On Thu, 03 Jun 2010 15:33:59 -0400, FrozenNorth
wrote the following:

On 6/03/10 3:18 PM, J. Clarke wrote:
On 6/3/2010 1:50 PM, FrozenNorth wrote:
On 6/03/10 1:46 PM, -MIKE- wrote:
On 6/3/10 12:24 PM, Scott Lurndal wrote:
Although there are pretty good reasons why one should not place a
breaker
panel (or fuse box) in a closet. I've seen many houses from the 50's
and
60's with breaker panels in closets; but the code changed because of
the obvious fire hazard.

scott

Ok, I'm an idiot. It's so obvious, I'm oblivious. :-)

What's make a closet more of a fire hazard for a breaker box?

Probably not so much for a properly functioning, properly installed box.


Nothing but possible air circulation to the panel for cooling.


However, older boxes, too many handymen doing what they shouldn't etc.,
then I can start to see potential issues.


Imagine clothes draped over a fuse box where a fuse has been screwed in
on top of a penny, with the overload that kept blowing the fuse
uncorrected.

Isn't that covered by handymen doing what they shouldn't?


Real handymen don't pull that kind of stunt.

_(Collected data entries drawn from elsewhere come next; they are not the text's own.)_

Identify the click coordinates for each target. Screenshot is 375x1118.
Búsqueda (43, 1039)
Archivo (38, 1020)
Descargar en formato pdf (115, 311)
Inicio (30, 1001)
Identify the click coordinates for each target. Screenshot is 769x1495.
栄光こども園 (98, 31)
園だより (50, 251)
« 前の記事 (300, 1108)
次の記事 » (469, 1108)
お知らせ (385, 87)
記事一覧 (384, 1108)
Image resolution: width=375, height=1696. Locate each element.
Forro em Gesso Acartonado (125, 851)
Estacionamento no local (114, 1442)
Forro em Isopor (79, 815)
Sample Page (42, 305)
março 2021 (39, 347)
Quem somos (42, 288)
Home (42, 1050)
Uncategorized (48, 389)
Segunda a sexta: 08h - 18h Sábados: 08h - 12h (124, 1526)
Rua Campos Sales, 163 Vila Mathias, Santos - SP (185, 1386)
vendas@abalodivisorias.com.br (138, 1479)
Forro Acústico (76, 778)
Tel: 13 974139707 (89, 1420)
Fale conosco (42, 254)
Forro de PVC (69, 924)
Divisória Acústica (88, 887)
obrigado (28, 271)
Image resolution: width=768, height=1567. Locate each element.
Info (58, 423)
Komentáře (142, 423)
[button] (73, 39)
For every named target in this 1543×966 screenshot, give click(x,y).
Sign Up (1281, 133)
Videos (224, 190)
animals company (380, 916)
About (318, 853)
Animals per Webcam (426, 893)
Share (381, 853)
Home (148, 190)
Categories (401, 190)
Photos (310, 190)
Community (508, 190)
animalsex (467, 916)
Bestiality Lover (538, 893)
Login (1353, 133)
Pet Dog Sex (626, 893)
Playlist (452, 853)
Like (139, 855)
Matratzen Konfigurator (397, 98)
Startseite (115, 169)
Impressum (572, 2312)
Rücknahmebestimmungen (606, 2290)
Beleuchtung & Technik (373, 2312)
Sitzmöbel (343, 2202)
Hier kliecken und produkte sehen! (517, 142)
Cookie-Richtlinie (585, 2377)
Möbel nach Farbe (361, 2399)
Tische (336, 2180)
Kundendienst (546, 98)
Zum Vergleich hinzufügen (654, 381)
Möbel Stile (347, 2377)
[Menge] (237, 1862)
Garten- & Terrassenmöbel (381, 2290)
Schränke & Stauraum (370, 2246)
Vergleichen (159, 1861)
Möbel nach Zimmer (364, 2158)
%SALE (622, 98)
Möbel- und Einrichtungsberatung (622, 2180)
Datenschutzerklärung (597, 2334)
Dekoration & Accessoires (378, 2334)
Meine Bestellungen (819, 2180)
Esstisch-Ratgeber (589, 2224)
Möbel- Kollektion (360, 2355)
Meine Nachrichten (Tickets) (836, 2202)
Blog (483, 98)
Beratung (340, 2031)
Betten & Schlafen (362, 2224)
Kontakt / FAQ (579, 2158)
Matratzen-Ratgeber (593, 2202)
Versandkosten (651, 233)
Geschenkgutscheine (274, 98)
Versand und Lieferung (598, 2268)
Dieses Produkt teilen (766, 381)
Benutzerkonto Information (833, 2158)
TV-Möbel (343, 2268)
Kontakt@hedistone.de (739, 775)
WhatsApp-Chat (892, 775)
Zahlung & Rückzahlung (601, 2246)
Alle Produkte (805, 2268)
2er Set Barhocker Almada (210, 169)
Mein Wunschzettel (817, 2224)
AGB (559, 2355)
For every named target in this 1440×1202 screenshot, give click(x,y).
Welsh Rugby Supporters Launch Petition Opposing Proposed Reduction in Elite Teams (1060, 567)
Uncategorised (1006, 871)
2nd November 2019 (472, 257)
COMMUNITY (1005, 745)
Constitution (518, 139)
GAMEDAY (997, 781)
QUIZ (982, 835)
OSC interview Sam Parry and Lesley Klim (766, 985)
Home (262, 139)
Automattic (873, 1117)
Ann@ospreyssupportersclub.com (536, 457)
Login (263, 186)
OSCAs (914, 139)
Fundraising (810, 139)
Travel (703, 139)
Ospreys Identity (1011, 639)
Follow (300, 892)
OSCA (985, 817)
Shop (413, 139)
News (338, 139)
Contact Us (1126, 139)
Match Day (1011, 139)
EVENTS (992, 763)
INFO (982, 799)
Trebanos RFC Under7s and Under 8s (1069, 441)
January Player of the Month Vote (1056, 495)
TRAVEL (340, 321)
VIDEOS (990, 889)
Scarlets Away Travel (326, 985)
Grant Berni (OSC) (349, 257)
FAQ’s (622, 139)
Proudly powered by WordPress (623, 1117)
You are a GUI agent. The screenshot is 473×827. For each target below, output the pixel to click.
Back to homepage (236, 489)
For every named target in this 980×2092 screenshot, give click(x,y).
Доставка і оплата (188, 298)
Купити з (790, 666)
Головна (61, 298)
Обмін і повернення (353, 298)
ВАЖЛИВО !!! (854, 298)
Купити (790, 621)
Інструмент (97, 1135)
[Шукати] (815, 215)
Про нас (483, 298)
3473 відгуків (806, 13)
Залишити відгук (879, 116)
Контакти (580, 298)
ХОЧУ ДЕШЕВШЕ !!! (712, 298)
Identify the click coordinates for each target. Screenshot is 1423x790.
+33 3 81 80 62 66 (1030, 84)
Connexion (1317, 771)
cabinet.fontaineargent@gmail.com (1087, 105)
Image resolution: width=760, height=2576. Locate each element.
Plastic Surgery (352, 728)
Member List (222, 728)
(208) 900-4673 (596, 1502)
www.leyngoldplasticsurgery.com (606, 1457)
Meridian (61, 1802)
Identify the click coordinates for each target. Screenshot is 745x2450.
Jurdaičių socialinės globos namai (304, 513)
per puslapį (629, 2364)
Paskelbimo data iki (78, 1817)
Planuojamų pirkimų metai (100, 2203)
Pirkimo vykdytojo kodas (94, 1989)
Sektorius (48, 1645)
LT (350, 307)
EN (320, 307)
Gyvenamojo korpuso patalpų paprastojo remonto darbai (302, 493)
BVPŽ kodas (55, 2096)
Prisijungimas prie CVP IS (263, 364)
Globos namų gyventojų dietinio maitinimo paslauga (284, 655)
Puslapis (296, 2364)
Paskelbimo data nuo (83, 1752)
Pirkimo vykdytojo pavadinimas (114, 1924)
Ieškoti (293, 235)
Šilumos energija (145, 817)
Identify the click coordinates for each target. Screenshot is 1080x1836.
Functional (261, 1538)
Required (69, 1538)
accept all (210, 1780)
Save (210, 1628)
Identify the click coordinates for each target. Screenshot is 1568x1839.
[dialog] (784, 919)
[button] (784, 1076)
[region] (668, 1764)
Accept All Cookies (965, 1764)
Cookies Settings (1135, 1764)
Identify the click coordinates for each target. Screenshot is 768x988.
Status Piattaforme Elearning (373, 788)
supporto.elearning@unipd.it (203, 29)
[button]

It's the homeowners who
think they're handy who do, and they give us a bad name.


I can't see a problem with a properly operated code compliant panel, not
that I would store clothes, chemicals etc, near my panel anyway.


That's right. I hang a rake handle over my breaker box.

--
It is not the strongest of the species that survives, nor
the most intelligent, but the one most responsive to change.